Their first daredevil act together is jumping out of a plane from a height so far above the clouds they need oxygen. Spectacular as this parachute drop into Paris is, the film is only just getting started. Among the sequences to follow is a fight between Hunt, Walker and an assailant in what has to be the world’s cleanest nightclub toilet. There are some things even Cruise will not put himself through for a film; being hurled around some lavvy with Trainspotting standards of hygiene is one of them.
Writer-director Christopher McQuarrie, helmer of the last M:I, handles the rest of the tale as if to the franchise born. There are lot of parts to slot into place, including the buddy stuff between Hunt and his crew, with Pegg happy to provide the comic relief once more as the team wimp (even if he now has a Hollywood-honed body of his own these days); some romantic interludes; and a spot of spy shenanigans. It is all present and correctly done, with some nice touches of sly humour. Everything, though, must take a back seat to the USP of M:I – the stunts. Any movie can be a secret service caper, but not many, with the exception of the later Bournes, throw themselves into the job with the kind of intensity on display here. From city to city, on motorbikes, in helicopters, up in the air, across the rooftops, Cruise keeps it as real as possible, to adrenaline-pumping effect.
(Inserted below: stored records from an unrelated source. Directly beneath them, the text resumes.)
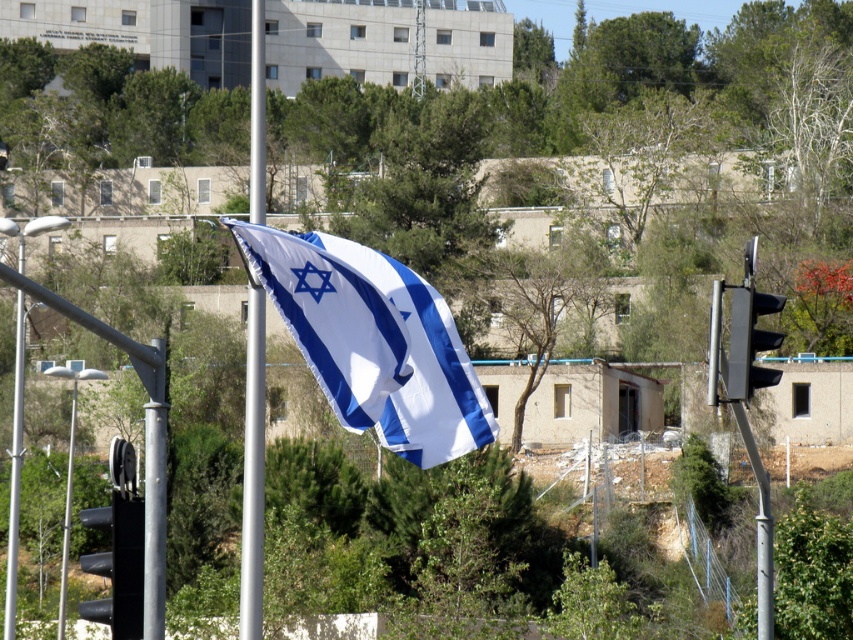 Is metallic silver streetlight at left to the left of metallic gray pole at left from the viewer's perspective?

Indeed, metallic silver streetlight at left is positioned on the left side of metallic gray pole at left.

Does metallic silver streetlight at left lie behind metallic gray pole at left?

No.

The height and width of the screenshot is (640, 853). What do you see at coordinates (15, 470) in the screenshot?
I see `metallic silver streetlight at left` at bounding box center [15, 470].

Identify the location of metallic silver streetlight at left. The height and width of the screenshot is (640, 853). (15, 470).

Is point (252, 353) closer to viewer compared to point (90, 369)?

That is True.

Who is shorter, silver metallic flag pole at center or metallic gray pole at left?

Standing shorter between the two is metallic gray pole at left.

Which is behind, point (244, 412) or point (68, 484)?

The point (244, 412) is behind.

I want to click on silver metallic flag pole at center, so (x=253, y=470).

Is point (322, 346) positioned behind point (61, 554)?

No.

Which is more to the right, white and blue fabric flag at center or metallic gray pole at left?

Positioned to the right is white and blue fabric flag at center.

Locate an element on the screen. Image resolution: width=853 pixels, height=640 pixels. white and blue fabric flag at center is located at coordinates (374, 342).

Where is `white and blue fabric flag at center`? The width and height of the screenshot is (853, 640). white and blue fabric flag at center is located at coordinates (374, 342). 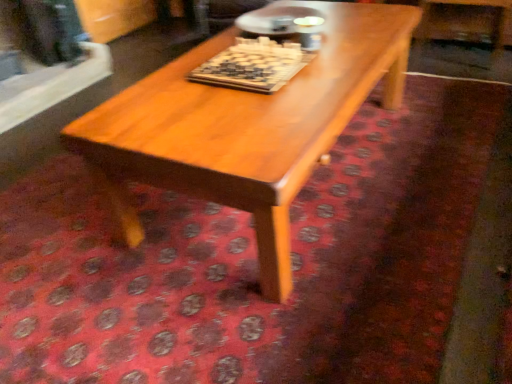 Question: Does point (272, 91) appear closer or farther from the camera than point (317, 105)?

Choices:
 (A) closer
 (B) farther

Answer: (B)

Question: From a real-world perspective, is wooden chessboard at center positioned above or below light brown wood coffee table at center?

Choices:
 (A) above
 (B) below

Answer: (A)

Question: Based on their positions, is wooden chessboard at center located to the left or right of light brown wood coffee table at center?

Choices:
 (A) left
 (B) right

Answer: (A)

Question: In terms of size, does light brown wood coffee table at center appear bigger or smaller than wooden chessboard at center?

Choices:
 (A) small
 (B) big

Answer: (B)

Question: Is light brown wood coffee table at center wider or thinner than wooden chessboard at center?

Choices:
 (A) thin
 (B) wide

Answer: (B)

Question: Considering their positions, is light brown wood coffee table at center located in front of or behind wooden chessboard at center?

Choices:
 (A) behind
 (B) front

Answer: (B)

Question: From the image's perspective, is light brown wood coffee table at center positioned above or below wooden chessboard at center?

Strange to say, but there is almost too much of this good thing. I would have been happy to say cheerio and thanks for all the thrills after the third or fourth stunt and the upteenth plot twist, but still they kept coming, right up until the end of the two and a half hour mark. Pack sandwiches and set bladders to brace.
Hamill acquits himself well as a counterbalance to Cruise, while Rebecca Ferguson, playing Ilsa Faust, makes a welcome return as an agent who can give as good as she gets. It is Cruise, though, old Top Gun himself, who is at the centre of the M:I world. On the strength of this blistering outing, it looks like he will be defying age, and the odds, for a while yet.